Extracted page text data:
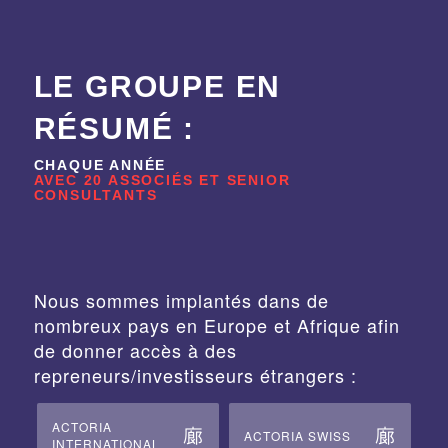
LE GROUPE EN
RÉSUMÉ :
CHAQUE ANNÉE
AVEC 20 ASSOCIÉS ET SENIOR
CONSULTANTS
Nous sommes implantés dans de
nombreux pays en Europe et Afrique afin
de donner accès à des
repreneurs/investisseurs étrangers :
ACTORIA
ACTORIA SWISS
INTERNATIONAL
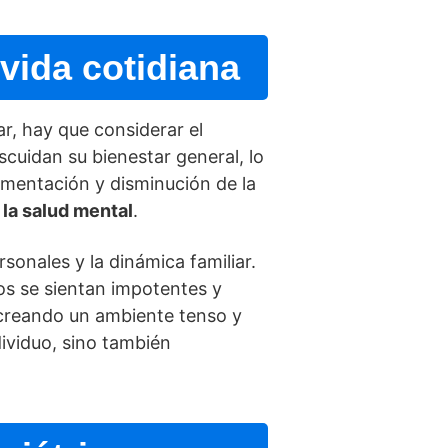
 vida cotidiana
r, hay que considerar el
scuidan su bienestar general, lo
limentación y disminución de la
 la salud mental
.
sonales y la dinámica familiar.
dos se sientan impotentes y
, creando un ambiente tenso y
dividuo, sino también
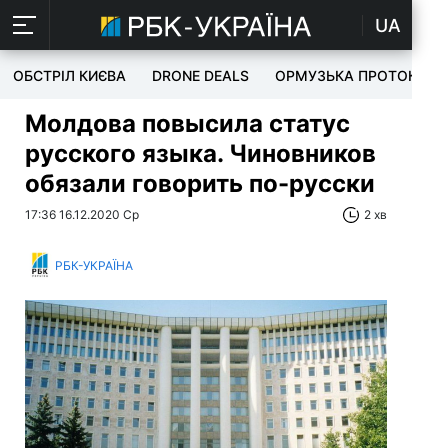
UA
ОБСТРІЛ КИЄВА
DRONE DEALS
ОРМУЗЬКА ПРОТОКА
Молдова повысила статус
русского языка. Чиновников
обязали говорить по-русски
17:36 16.12.2020 Ср
2 хв
РБК-УКРАЇНА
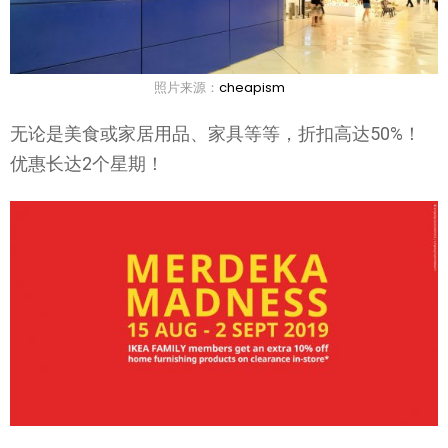
照片来源：
cheapism
无论是美食或家居用品、家具等等，折扣高达50%！
优惠长达2个星期！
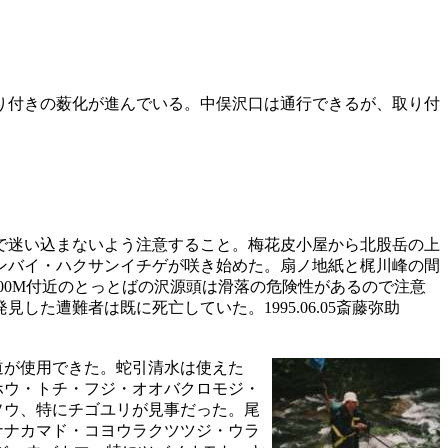
り付きの薮化が進んでいる。中俣沢口は通行できるが、取り付
で迷い込まないよう注意すること。梅花皮小屋から北股岳の上
ンバイ・ハクサンイチゲが咲き始めた。扇ノ地紙と梶川峰の間
00M付近のとっとばの沢源頭は滑落の危険性があるので注意
遭難者は既に死亡していた。1995.06.05斎藤弥助
道が使用できた。蛇引清水は使えた
ホウ・トチ・フジ・オオバクロモジ・
ソウ、特にチゴユリが見事だった。尾
ナナカマド・コヨウラクツツジ・ウラ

### How to complete this task
Write out every line above exactly, minus images.

### Written response
LE GROUPE EN
RÉSUMÉ :
CHAQUE ANNÉE
AVEC 20 ASSOCIÉS ET SENIOR
CONSULTANTS
Nous sommes implantés dans de
nombreux pays en Europe et Afrique afin
de donner accès à des
repreneurs/investisseurs étrangers :
ACTORIA
ACTORIA SWISS
INTERNATIONAL
 vida cotidiana
r, hay que considerar el
scuidan su bienestar general, lo
limentación y disminución de la
 la salud mental
.
sonales y la dinámica familiar.
dos se sientan impotentes y
, creando un ambiente tenso y
dividuo, sino también
UA
ОБСТРІЛ КИЄВА
DRONE DEALS
ОРМУЗЬКА ПРОТОКА
Молдова повысила статус
русского языка. Чиновников
обязали говорить по-русски
17:36 16.12.2020 Ср
2 хв
РБК-УКРАЇНА
照片来源：
cheapism
无论是美食或家居用品、家具等等，折扣高达50%！
优惠长达2个星期！
り付きの薮化が進んでいる。中俣沢口は通行できるが、取り付
で迷い込まないよう注意すること。梅花皮小屋から北股岳の上
ンバイ・ハクサンイチゲが咲き始めた。扇ノ地紙と梶川峰の間
00M付近のとっとばの沢源頭は滑落の危険性があるので注意
遭難者は既に死亡していた。1995.06.05斎藤弥助
道が使用できた。蛇引清水は使えた
ホウ・トチ・フジ・オオバクロモジ・
ソウ、特にチゴユリが見事だった。尾
ナナカマド・コヨウラクツツジ・ウラ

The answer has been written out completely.